**Task to complete**
Pictures appear among the records. Write out all else exactly as it stands.

(Transcribed page contents)
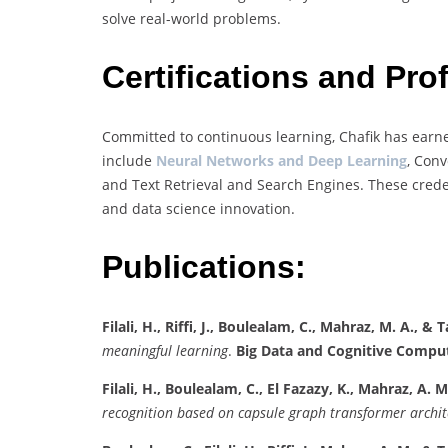
solve real-world problems.
Certifications and Pr
Committed to continuous learning, Chafik has earne
include
Neural Networks and Deep Learning
, Conv
and Text Retrieval and Search Engines. These credent
and data science innovation.
Publications:
Filali, H., Riffi, J., Boulealam, C., Mahraz, M. A., & Ta
meaningful learning
.
Big Data and Cognitive Comput
Filali, H., Boulealam, C., El Fazazy, K., Mahraz, A. M., 
recognition based on capsule graph transformer archit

**Answer to this exercise**
solve real-world problems.
Certifications and Pr
Committed to continuous learning, Chafik has earne
include
Neural Networks and Deep Learning
, Conv
and Text Retrieval and Search Engines. These credent
and data science innovation.
Publications:
Filali, H., Riffi, J., Boulealam, C., Mahraz, M. A., & Ta
meaningful learning
.
Big Data and Cognitive Comput
Filali, H., Boulealam, C., El Fazazy, K., Mahraz, A. M., 
recognition based on capsule graph transformer archit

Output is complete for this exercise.